Medical screening in five coastal blocks in Srikakulam district by the team of Ravi Raju Tatapudi, former director of Medical Education in Andhra Pradesh, shows 17-26 per cent of the population suffer from CKD.

Gangadhar also says most CKD patients in the region do not suffer from the known causes—hypertension and diabetes.

Efforts to understand CKDu

Both Odisha and Andhra Pradesh have been reporting CKD for almost a decade, but health experts are yet to pinpoint the cause.

RMRC suspects painkillers or heavy metals like mercury, cadmium and arsenic could be the cause. But its study shows painkillers were used only by 14 per cent of the patients, which is not significant.

Researchers from Andhra Medical College, including Tatapudi, and Harvard Medical School in the US analysed water samples from Srikakulam. “Preliminary data pointed to a high level of silica contamination,” note the researchers in an abstract presented at the conference, Environment and Health-Bridging South, North, East and West, held in August 2013 in Switzerland. They implicate silica in the prevalence of the disease.

Patients undergo dialysis at government hospital in Ongole, Andhra Pradesh. State government provides dialysis facilities in all district headquarters. Even this fails to meet the demand

Gangadhar had found high levels of strontium and silica in water samples from Prakasam, but suggests that only silica could be linked to the disease. His study is yet to be published.

A recent study by the National Geophysical Research Institute (NGRI), Hyderabad, and WHO India, however, ruled out inorganic chemicals, such as silica, as the cause of kidney problems in Srikakulam and Prakasam. The team led by geologist D V Reddy of NGRI and A Gunasekar of WHO India measured major ions and trace elements in water. They found that groundwater in Srikakulam is less mineralised than that in Prakasam and the concentrations of inorganic chemicals were within the permissible limits for drinking water. The researchers also pointed out that while both the regions have a common problem of CKD, they are geologically, hydrologically, hydrochemically and socially different. “There is a need to understand the multi-factorial aetiology of CKD,” says Reddy. The study, carried out on the request of the Department of Science and Technology (DST) at the Centre, was published in Environmental Geochemistry and Health in March 2013.

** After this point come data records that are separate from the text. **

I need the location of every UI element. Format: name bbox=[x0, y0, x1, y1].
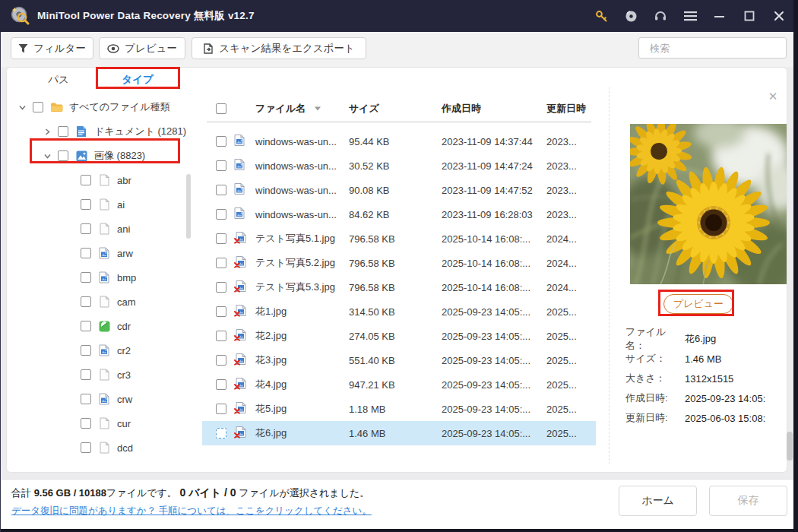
created-date-cell: 2023-11-09 16:28:03 bbox=[442, 209, 533, 220]
filter-button[interactable]: フィルター bbox=[11, 37, 93, 59]
checkbox[interactable] bbox=[58, 126, 68, 137]
file-size-cell: 947.21 KB bbox=[349, 379, 395, 391]
summary-text: 合計 9.56 GB / 10188ファイルです。 0 バイト / 0 ファイル… bbox=[11, 486, 369, 500]
column-header-name[interactable]: ファイル名 bbox=[255, 102, 306, 116]
headset-icon[interactable] bbox=[654, 9, 667, 23]
table-row[interactable]: 花4.jpg947.21 KB2025-09-23 14:05:...2025.… bbox=[202, 372, 596, 397]
checkbox[interactable] bbox=[216, 209, 226, 220]
checkbox[interactable] bbox=[216, 355, 226, 366]
file-name-cell: 花5.jpg bbox=[255, 402, 287, 416]
column-header-modified[interactable]: 更新日時 bbox=[546, 102, 586, 116]
tab-path[interactable]: パス bbox=[19, 68, 98, 92]
save-button[interactable]: 保存 bbox=[709, 486, 787, 516]
table-scrollbar-thumb[interactable] bbox=[787, 432, 793, 461]
key-icon[interactable] bbox=[594, 9, 608, 23]
home-button[interactable]: ホーム bbox=[619, 486, 697, 516]
table-row[interactable]: windows-was-un...90.08 KB2023-11-09 14:4… bbox=[202, 178, 596, 202]
modified-date-cell: 2023... bbox=[546, 209, 577, 220]
checkbox[interactable] bbox=[216, 136, 226, 147]
table-row[interactable]: 花2.jpg274.05 KB2025-09-23 14:05:...2025.… bbox=[202, 324, 596, 348]
table-row[interactable]: windows-was-un...30.52 KB2023-11-09 14:4… bbox=[202, 154, 596, 178]
tree-item[interactable]: abr bbox=[7, 168, 197, 192]
table-row[interactable]: 花5.jpg1.18 MB2025-09-23 14:05:...2025... bbox=[202, 397, 596, 421]
checkbox[interactable] bbox=[216, 185, 226, 195]
checkbox[interactable] bbox=[81, 223, 91, 234]
tree-item[interactable]: cur bbox=[7, 411, 197, 435]
checkbox[interactable] bbox=[81, 369, 91, 380]
file-info-value: 1312x1515 bbox=[685, 373, 733, 385]
checkbox[interactable] bbox=[216, 331, 226, 341]
minimize-icon[interactable] bbox=[713, 9, 727, 23]
preview-close-icon[interactable]: ✕ bbox=[767, 90, 779, 103]
checkbox[interactable] bbox=[58, 150, 68, 161]
checkbox[interactable] bbox=[216, 160, 226, 171]
preview-toggle-button[interactable]: プレビュー bbox=[99, 37, 185, 59]
checkbox[interactable] bbox=[81, 248, 91, 258]
sort-desc-icon[interactable] bbox=[315, 107, 321, 111]
checkbox[interactable] bbox=[81, 296, 91, 307]
table-row[interactable]: 花1.jpg314.50 KB2025-09-23 14:05:...2025.… bbox=[202, 299, 596, 324]
tree-item[interactable]: すべてのファイル種類 bbox=[7, 95, 197, 119]
table-row[interactable]: テスト写真5.3.jpg796.58 KB2025-10-14 16:08:..… bbox=[202, 275, 596, 299]
checkbox[interactable] bbox=[81, 199, 91, 210]
tree-item[interactable]: arw bbox=[7, 241, 197, 265]
checkbox[interactable] bbox=[216, 258, 226, 268]
tree-item[interactable]: ai bbox=[7, 192, 197, 217]
select-all-checkbox[interactable] bbox=[216, 103, 226, 114]
checkbox[interactable] bbox=[216, 379, 226, 390]
checkbox[interactable] bbox=[33, 102, 43, 112]
search-box[interactable] bbox=[638, 37, 787, 59]
generic-file-icon bbox=[97, 222, 111, 236]
export-scan-results-button[interactable]: スキャン結果をエクスポート bbox=[192, 37, 366, 59]
file-size-cell: 84.62 KB bbox=[349, 209, 390, 220]
maximize-icon[interactable] bbox=[743, 9, 756, 23]
preview-button[interactable]: プレビュー bbox=[663, 294, 733, 314]
menu-icon[interactable] bbox=[683, 9, 697, 23]
checkbox[interactable] bbox=[81, 418, 91, 429]
tree-item[interactable]: cdr bbox=[7, 314, 197, 338]
chevron-right-icon[interactable] bbox=[43, 127, 52, 136]
created-date-cell: 2023-11-09 14:47:24 bbox=[442, 160, 533, 172]
tree-item[interactable]: dcd bbox=[7, 435, 197, 460]
tree-item-label: dcd bbox=[117, 442, 133, 454]
tree-item[interactable]: bmp bbox=[7, 265, 197, 290]
tree-item[interactable]: cam bbox=[7, 290, 197, 314]
table-row[interactable]: windows-was-un...84.62 KB2023-11-09 16:2… bbox=[202, 202, 596, 226]
help-link[interactable]: データ復旧に問題がありますか？ 手順については、ここをクリックしてください。 bbox=[11, 505, 372, 518]
chevron-down-icon[interactable] bbox=[43, 151, 52, 160]
close-icon[interactable] bbox=[772, 9, 786, 23]
checkbox[interactable] bbox=[81, 321, 91, 331]
tree-item-label: bmp bbox=[117, 272, 136, 283]
table-row[interactable]: 花3.jpg551.40 KB2025-09-23 14:05:...2025.… bbox=[202, 348, 596, 372]
tree-scrollbar-thumb[interactable] bbox=[186, 174, 191, 239]
chevron-down-icon[interactable] bbox=[17, 103, 27, 112]
column-header-created[interactable]: 作成日時 bbox=[442, 102, 481, 116]
table-row[interactable]: windows-was-un...95.44 KB2023-11-09 14:3… bbox=[202, 129, 596, 154]
table-row[interactable]: テスト写真5.1.jpg796.58 KB2025-10-14 16:08:..… bbox=[202, 226, 596, 251]
disc-icon[interactable] bbox=[624, 9, 638, 23]
tree-item[interactable]: ドキュメント (1281) bbox=[7, 119, 197, 144]
table-row[interactable]: 花6.jpg1.46 MB2025-09-23 14:05:...2025... bbox=[202, 421, 596, 445]
checkbox[interactable] bbox=[81, 345, 91, 356]
checkbox[interactable] bbox=[216, 233, 226, 244]
checkbox[interactable] bbox=[216, 404, 226, 414]
main-content-panel: パス タイプ すべてのファイル種類ドキュメント (1281)画像 (8823)a… bbox=[6, 67, 787, 473]
tab-type[interactable]: タイプ bbox=[98, 68, 177, 92]
checkbox[interactable] bbox=[216, 306, 226, 317]
file-info-row: 更新日時:2025-06-03 15:08: bbox=[625, 408, 785, 428]
created-date-cell: 2023-11-09 14:47:52 bbox=[442, 185, 533, 196]
tree-item[interactable]: cr3 bbox=[7, 363, 197, 387]
search-input[interactable] bbox=[650, 43, 784, 54]
tree-item[interactable]: crw bbox=[7, 387, 197, 411]
checkbox[interactable] bbox=[81, 272, 91, 283]
checkbox[interactable] bbox=[216, 428, 226, 439]
tree-item[interactable]: ani bbox=[7, 217, 197, 241]
checkbox[interactable] bbox=[216, 282, 226, 293]
checkbox[interactable] bbox=[81, 442, 91, 453]
column-header-size[interactable]: サイズ bbox=[349, 102, 379, 116]
table-row[interactable]: テスト写真5.2.jpg796.58 KB2025-10-14 16:08:..… bbox=[202, 251, 596, 275]
checkbox[interactable] bbox=[81, 394, 91, 404]
tree-item[interactable]: 画像 (8823) bbox=[7, 144, 197, 168]
checkbox[interactable] bbox=[81, 175, 91, 185]
tree-item[interactable]: cr2 bbox=[7, 338, 197, 363]
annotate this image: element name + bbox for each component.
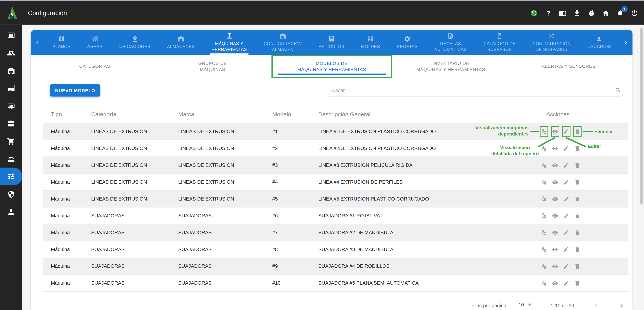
tab-areas[interactable]: ÁREAS <box>84 30 106 55</box>
sidebar-item-quality[interactable] <box>0 97 22 115</box>
column-header-categoria: Categoría <box>91 111 178 118</box>
dependent-machines-button[interactable] <box>540 176 548 188</box>
logout-button[interactable] <box>628 6 641 20</box>
help-button[interactable]: ? <box>542 6 554 20</box>
delete-button[interactable] <box>573 193 582 204</box>
tab-almacenes[interactable]: ALMACENES <box>164 30 198 55</box>
edit-button[interactable] <box>562 227 570 238</box>
dependent-machines-button[interactable] <box>540 126 548 137</box>
tree-icon <box>541 263 547 269</box>
view-detail-button[interactable] <box>551 126 560 137</box>
tabs-scroll-left-icon[interactable] <box>31 30 44 55</box>
subtab-inventario[interactable]: INVENTARIO DE MÁQUINAS Y HERRAMIENTAS <box>392 55 510 78</box>
sidebar-item-sales[interactable] <box>0 150 22 168</box>
edit-button[interactable] <box>562 210 570 221</box>
register-icon <box>7 155 15 163</box>
delete-button[interactable] <box>573 126 582 137</box>
tab-moldes[interactable]: MOLDES <box>358 30 383 55</box>
manual-button[interactable] <box>556 6 569 20</box>
view-detail-button[interactable] <box>551 227 560 238</box>
eye-icon <box>552 263 558 269</box>
sidebar-item-news[interactable] <box>0 26 22 44</box>
delete-button[interactable] <box>573 160 582 171</box>
sidebar-item-profile[interactable] <box>0 203 22 221</box>
edit-button[interactable] <box>562 126 570 137</box>
search-input[interactable] <box>329 87 615 94</box>
edit-button[interactable] <box>562 193 570 204</box>
sidebar-item-configuration[interactable] <box>0 168 22 186</box>
subtab-categorias[interactable]: CATEGORÍAS <box>36 55 154 78</box>
page-scrollbar[interactable] <box>639 25 644 310</box>
tab-configuracion-subpasos[interactable]: CONFIGURACIÓN DE SUBPASOS <box>529 30 574 55</box>
language-button[interactable] <box>528 6 540 20</box>
column-header-descripcion: Descripción General <box>318 111 546 118</box>
view-detail-button[interactable] <box>551 278 560 288</box>
prev-page-button[interactable] <box>592 302 600 309</box>
tab-articulos[interactable]: ARTÍCULOS <box>315 30 348 55</box>
delete-button[interactable] <box>573 261 582 272</box>
edit-button[interactable] <box>562 261 570 272</box>
dependent-machines-button[interactable] <box>540 210 548 221</box>
delete-button[interactable] <box>573 227 582 238</box>
tab-usuarios[interactable]: USUARIOS <box>584 30 614 55</box>
delete-button[interactable] <box>573 278 582 288</box>
notifications-button[interactable]: 1 <box>614 6 626 20</box>
next-page-button[interactable] <box>618 302 625 309</box>
dependent-machines-button[interactable] <box>540 193 548 204</box>
tree-icon <box>541 196 547 202</box>
person-icon <box>7 208 15 216</box>
eye-icon <box>552 230 558 236</box>
topbar: Configuración ? <box>0 1 644 25</box>
cell-descripcion: SUAJADORA #5 PLANA SEMI AUTOMATICA <box>318 280 546 286</box>
delete-button[interactable] <box>573 176 582 188</box>
view-detail-button[interactable] <box>551 210 560 221</box>
sidebar-item-production[interactable] <box>0 79 22 97</box>
dependent-machines-button[interactable] <box>540 278 548 288</box>
dependent-machines-button[interactable] <box>540 244 548 255</box>
dependent-machines-button[interactable] <box>540 261 548 272</box>
subtab-alertas-y-sensores[interactable]: ALERTAS Y SENSORES <box>510 55 628 78</box>
tab-planos[interactable]: PLANOS <box>49 30 74 55</box>
annotation-dependent-machines: Visualización máquinas dependientes <box>434 125 528 137</box>
dependent-machines-button[interactable] <box>540 160 548 171</box>
sidebar-item-people[interactable] <box>0 44 22 62</box>
edit-button[interactable] <box>562 244 570 255</box>
delete-button[interactable] <box>573 143 582 154</box>
tab-recetas-automaticas[interactable]: RECETAS AUTOMÁTICAS <box>431 30 470 55</box>
cell-descripcion: SUAJADORA #3 DE MANDIBULA <box>318 246 546 252</box>
subtab-grupos-de-maquinas[interactable]: GRUPOS DE MÁQUINAS <box>154 55 272 78</box>
sidebar-item-maintenance[interactable] <box>0 114 22 132</box>
tab-maquinas-herramientas[interactable]: MÁQUINAS Y HERRAMIENTAS <box>208 30 250 55</box>
report-bug-button[interactable] <box>585 6 598 20</box>
sidebar-item-purchases[interactable] <box>0 132 22 150</box>
dependent-machines-button[interactable] <box>540 227 548 238</box>
eye-icon <box>552 280 558 286</box>
rows-per-page-select[interactable]: 10 <box>516 301 534 310</box>
delete-button[interactable] <box>573 210 582 221</box>
delete-button[interactable] <box>573 244 582 255</box>
sidebar-item-warehouse[interactable] <box>0 62 22 79</box>
download-button[interactable] <box>570 6 583 20</box>
view-detail-button[interactable] <box>551 160 560 171</box>
view-detail-button[interactable] <box>551 261 560 272</box>
edit-button[interactable] <box>562 278 570 288</box>
home-button[interactable] <box>599 6 612 20</box>
tabs-scroll-right-icon[interactable] <box>619 30 632 55</box>
view-detail-button[interactable] <box>551 193 560 204</box>
table-row: Máquina SUAJADORAS SUAJADORAS #8 SUAJADO… <box>43 241 628 258</box>
subtab-modelos-de-maquinas[interactable]: MODELOS DE MÁQUINAS Y HERRAMIENTAS <box>272 55 392 78</box>
edit-button[interactable] <box>562 160 570 171</box>
tab-ubicaciones[interactable]: UBICACIONES <box>116 30 154 55</box>
new-model-button[interactable]: NUEVO MODELO <box>50 84 100 96</box>
view-detail-button[interactable] <box>551 176 560 188</box>
sidebar-item-security[interactable] <box>0 185 22 203</box>
tab-configuracion-almacen[interactable]: CONFIGURACIÓN ALMACÉN <box>260 30 305 55</box>
edit-button[interactable] <box>562 176 570 188</box>
sub-tabs: CATEGORÍAS GRUPOS DE MÁQUINAS MODELOS DE… <box>36 55 628 78</box>
tab-catalogo-subpasos[interactable]: CATÁLOGO DE SUBPASOS <box>480 30 519 55</box>
view-detail-button[interactable] <box>551 244 560 255</box>
trash-icon <box>574 179 580 185</box>
tab-recetas[interactable]: RECETAS <box>394 30 421 55</box>
cell-tipo: Máquina <box>51 146 91 151</box>
scrollbar-thumb[interactable] <box>640 28 643 204</box>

For further investigation, DST has funded another comprehensive study in Srikakulam this year. Seven organisations in Andhra Pradesh—Nizam Institute of Medical Sciences, the National Institute of Nutrition, the Centre for Cellular and Molecular Biology, Andhra University, Association of Hydrologists of India, Andhra Pradesh State Ground Water Department and Aditya Institute—will look into the possible causes of kidney diseases. “The causative factors need to be analysed in a comprehensive way involving expertise from various departments,” says Gangadhar, the principal investigator of the study. Reddy and Tatapudi, who have extensively studied the problem in the region, are not part of the latest DST study.

The country’s premier medical research organisation ICMR has also decided to carry out studies to unravel the mystery of CKD. It is finalising studies and protocols. The head of ICMR’s task force, Vivekanand Jha, who is professor of nephrology at the Post Graduate Institute of Medical Education and Research in Chandigarh, says the studies will be divided into three major areas—environment, genetics and maternal nutrition. All these parameters are often linked to the disease. For example, Jha says, there is evidence that the children of undernourished mothers develop fewer nephrons. Maternal malnutrition could thus be a reason for CKD. If that is the case, improved nutrition would be a cheap method to control the disease, he says.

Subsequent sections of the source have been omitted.